# Security in Mexico City



## guerash (Mar 10, 2009)

Hey everyone, 

I have been offered an internship in Mexico City starting in May and I am currently in the process of applying for a grant to cover my living costs while I'm there. I have spent a lot of time in Mexico (I've lived in Guadalajara and Puebla), and I've been to DF a few times. Although DF has always been one of the most dangerous places in Mexico, and a considerable degree of street smarts and common sense is needed while living there, I was wondering if any of you living there have the sense that violence has escalated or if the violence is pretty much isolated to the border and things are pretty much business as usual in DF. I'm also afraid that the grant committee will deny my funding due to perceived security threats. The news here in the states, true to its sensationalist nature, is telling all Americans to stay out of Mexico, even going so far as to use the term "failed state". Come on, it's no Somalia, but how safe do fellow ex-pats feel in their day-to-day lives in Mexico City? Thanks in advance for any advice.


----------



## RVGRINGO (May 16, 2007)

Welcome to the forum. I'm sure that you will get responses from members living in Mexico City. Meanwhile, I can assure you that the vast majority of the news you hear is, as you have indicated, overblown in its affect upon expats. The violence is between narcotraficantes and, sometimes, the military or politicians. Tourists and resident expats have little to worry about.


----------



## jlms (May 15, 2008)

Safety is certainly an issue in Mexico City, no question about it, it has got worst in the last 10 years, but to describe Mexico as a failed state is utterly ludicrous.

You will need to be more careful when doing certain things, for example when taking a taxi you have to be more picky choosing only taxis from official stands ("sitios"), don't go unaccompanied to banks, if you need to use an ATM use one inside a bank or a public place.

Having said this you never know if you would become a target of crime. My mother, a very respectable but by no means wealthy teacher, was kidnapped when she took a taxi, they took her to an ATM and forced her to withdraw all her money. I have been telling her to learn to bank online, but that is another history 

I myself was robbed in a "pesero" a couple of times, once when I was a poor student  , so you really don't know when a thief will select you, so you can as well get on with enjoying life knowing that there is safety in numbers (very few people get involved in really scary situations)
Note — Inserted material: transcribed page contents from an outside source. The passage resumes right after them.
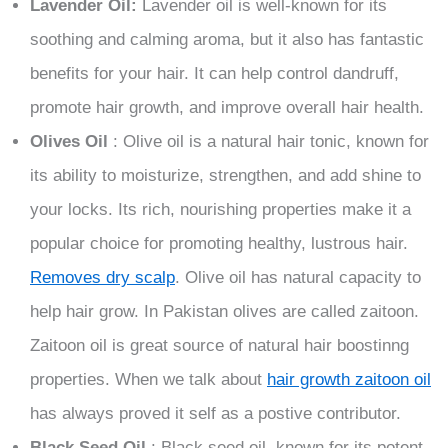
Lavender Oil:
Lavender oil is well-known for its
soothing and calming aroma, but it also has fantastic
benefits for your hair. It can help control dandruff,
promote hair growth, and improve overall hair health.
Olives Oil
: Olive oil is a natural hair tonic, known for
its ability to moisturize, strengthen, and add shine to
your locks. Its rich, nourishing properties make it a
popular choice for promoting healthy, lustrous hair.
Removes dry scalp
. Olive oil has natural capacity to
help hair grow. In Pakistan olives are called zaitoon.
Zaitoon oil is great source of natural hair boostinng
properties. When we talk about
hair growth zaitoon oil
has always proved it self as a postive contributor.
Black Seed Oil
: Black seed oil, known for its potent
Don't know, use common sense in general, that should be it.


----------



## Rodrigo84 (Mar 5, 2008)

Having lived in Mexico City for most of my life (a bit in the U.S., too) I see things a bit differently. What you might call odd, I call normal. 

My American cousin lived down here for many years and left early last year. I don't think he ever sensed danger or an issue while he was here as far as crime or violence. He tells his friends back in the U.S. the same story, that the drug violence and other issues shown incessantly on the news is confined to areas in the northern part of the country.

I think the worst he saw was some issues involving the police (since he had an American-plated vehicle) and that irked him a lot, despite the fact he was following the law to the letter. Eventually he left in part on account of the economy. I remember at least one issue where his charge card had gotten cloned at restaurant, but the bank shut it down very quickly.

I do agree on the ATM. You have to use your smarts and be aware of your surroundings, but that's true anywhere.

A lot has to do where you live in the city, but even then, as you get accustomed to your surroundings you might not find much of an issue. In fact, I know from my cousin's experience (and this was the second time he lived in Latin America), that such experiences had a profound effect on the way he now views the world, especially in light of the economic issues that now affect all of our countries.


----------